The merger was cleared by the Norway Competition Authority in July and the authorities in Turkey have also passed it without any conditions, while it did not appear to require scrutiny in other European markets. At around $5.6 billion, the 2008 combined revenues of the two companies did not fall under the European Commission Merger Regulation criteria for EU-wide scrutiny, which requires a worldwide turnover of more than €5 billion ($7.4 billion).

"There are specific factors relating to the U.K. - the fact that Ticketmaster is so big, 40-50% of the market according to the Competition Commission, and the fact that there is somebody [in CTS Eventim] that's set itself up to enter the market but who potentially is going to be scuppered from doing so because of this deal," says Simon Barnes, Of Counsel for Competition and EU law at the London-based law firm Lovells LLP.

Even CTS Eventim executives have previously expressed confidence that they would not suffer as a result of a merger. Live Nation cut a deal with CTS as it positioned itself to launch its own ticketing company after splitting from Ticketmaster this year. "CTS Eventim and Live Nation will fully honor their commitments under the 10-year agreement they concluded in December 2007," said CTS Eventim CEO Klaus-Peter Schulenberg in March after the TM/LN merger announcement. Schulenberg insisted that the merger would have "no detrimental impact" on the partnership.

"It is quite unusual this sort of situation that they [Competition Commission] are trying to protect somebody who's not even on the market, but they must feel confident that CTS legitimately can be seen as a new entrant who will do well," says Barnes. "If Live Nation had not happened to have done a deal with CTS I don't think this issue would have arisen."

CTS Eventim, based in Bremen, Germany, is moving into the U.K. market as part of its relationship with Live Nation. The European promoter/ticketing company runs ticketing for Live Nation in Sweden, Finland, Poland and the Netherlands and the agreement was in the process of extending into the Czech Republic, Hungary, United Kingdom and Norway. The deal also gave Live Nation a license to use CTS Eventim's ticketing software in North America, where Eventim had not made inroads.

The Competition Commission estimates Ticketmaster's 2008 U.K. market share at between 40-50%; it also operates in Ireland, Finland, Denmark, Sweden, the Netherlands, Germany and Spain, and has affiliates in France, Hungary, Poland, Portugal and Slovakia. See Group was about half the market share in the U.K.

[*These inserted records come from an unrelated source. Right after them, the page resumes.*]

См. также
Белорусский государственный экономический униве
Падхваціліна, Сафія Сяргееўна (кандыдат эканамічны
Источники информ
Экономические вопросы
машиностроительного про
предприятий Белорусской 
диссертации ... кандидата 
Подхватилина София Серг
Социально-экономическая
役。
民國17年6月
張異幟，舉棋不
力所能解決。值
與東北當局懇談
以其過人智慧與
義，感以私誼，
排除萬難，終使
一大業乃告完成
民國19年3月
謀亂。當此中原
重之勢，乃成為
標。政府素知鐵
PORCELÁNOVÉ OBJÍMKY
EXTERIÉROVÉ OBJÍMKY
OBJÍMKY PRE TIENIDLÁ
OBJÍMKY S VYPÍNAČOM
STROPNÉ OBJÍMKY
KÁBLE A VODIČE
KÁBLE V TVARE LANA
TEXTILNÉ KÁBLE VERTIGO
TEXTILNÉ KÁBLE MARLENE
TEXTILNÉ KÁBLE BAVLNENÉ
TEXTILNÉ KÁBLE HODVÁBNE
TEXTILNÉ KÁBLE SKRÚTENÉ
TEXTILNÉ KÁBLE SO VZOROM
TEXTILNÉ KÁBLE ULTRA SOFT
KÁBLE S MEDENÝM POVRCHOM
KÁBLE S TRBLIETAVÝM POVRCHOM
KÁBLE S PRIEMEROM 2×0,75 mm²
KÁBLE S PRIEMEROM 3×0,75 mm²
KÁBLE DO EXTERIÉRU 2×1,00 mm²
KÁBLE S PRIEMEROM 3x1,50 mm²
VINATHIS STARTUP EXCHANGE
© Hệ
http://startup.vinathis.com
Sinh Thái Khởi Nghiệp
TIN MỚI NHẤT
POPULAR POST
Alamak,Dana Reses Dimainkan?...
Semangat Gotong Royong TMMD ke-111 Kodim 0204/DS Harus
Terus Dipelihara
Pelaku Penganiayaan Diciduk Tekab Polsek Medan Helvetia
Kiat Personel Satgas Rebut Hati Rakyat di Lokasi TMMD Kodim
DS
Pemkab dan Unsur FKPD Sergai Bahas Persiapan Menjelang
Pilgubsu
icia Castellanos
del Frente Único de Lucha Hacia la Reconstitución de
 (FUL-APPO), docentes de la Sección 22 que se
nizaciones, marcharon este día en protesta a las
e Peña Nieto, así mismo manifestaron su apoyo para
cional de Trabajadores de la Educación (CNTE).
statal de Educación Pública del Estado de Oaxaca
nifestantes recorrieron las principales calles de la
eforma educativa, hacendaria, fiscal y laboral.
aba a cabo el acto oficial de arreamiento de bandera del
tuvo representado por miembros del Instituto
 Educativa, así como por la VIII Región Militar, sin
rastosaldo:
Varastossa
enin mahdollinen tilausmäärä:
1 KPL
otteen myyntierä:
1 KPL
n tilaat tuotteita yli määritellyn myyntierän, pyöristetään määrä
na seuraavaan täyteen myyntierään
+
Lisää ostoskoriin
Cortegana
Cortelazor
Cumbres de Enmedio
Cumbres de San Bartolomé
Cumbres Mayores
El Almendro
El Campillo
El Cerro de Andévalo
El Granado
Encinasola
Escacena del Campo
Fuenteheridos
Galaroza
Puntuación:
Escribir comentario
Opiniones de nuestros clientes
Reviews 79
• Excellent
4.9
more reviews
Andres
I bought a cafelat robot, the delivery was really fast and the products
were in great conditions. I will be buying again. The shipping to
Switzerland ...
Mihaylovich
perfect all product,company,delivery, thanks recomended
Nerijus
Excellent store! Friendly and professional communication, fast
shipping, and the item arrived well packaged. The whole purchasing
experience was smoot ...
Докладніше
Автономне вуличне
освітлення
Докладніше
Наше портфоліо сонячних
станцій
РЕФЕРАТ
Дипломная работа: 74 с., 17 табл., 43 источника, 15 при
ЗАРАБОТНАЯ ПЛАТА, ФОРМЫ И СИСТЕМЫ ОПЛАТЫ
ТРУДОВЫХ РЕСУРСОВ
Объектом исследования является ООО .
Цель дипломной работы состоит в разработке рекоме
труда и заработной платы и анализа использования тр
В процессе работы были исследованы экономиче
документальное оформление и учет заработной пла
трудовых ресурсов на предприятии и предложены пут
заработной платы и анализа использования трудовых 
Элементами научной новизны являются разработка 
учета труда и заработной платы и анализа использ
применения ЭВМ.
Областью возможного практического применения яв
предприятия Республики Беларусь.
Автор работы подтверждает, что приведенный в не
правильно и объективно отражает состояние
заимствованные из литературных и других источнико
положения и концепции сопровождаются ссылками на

There has been no public statement from See on the proposed merger, but secondary ticketing firm Seatwave welcome the regulator's preliminary report.

"Clearly, the Competition Commission believes that more choice in the market leads to lower ticket prices for fans, consistent with Seatwave's long-held belief," said CEO and founder Joe Cohen. "Seatwave will continue to champion fans' rights to buy tickets from whomever they choose, at competitive prices and with complete control over the disposition of their own tickets. This ruling sends a clear message that promoters and ticketing companies cannot create walled gardens that force fans into a single, higher-priced channel. It appears this ruling opens the way for a more fan-friendly, interoperable future in event ticketing."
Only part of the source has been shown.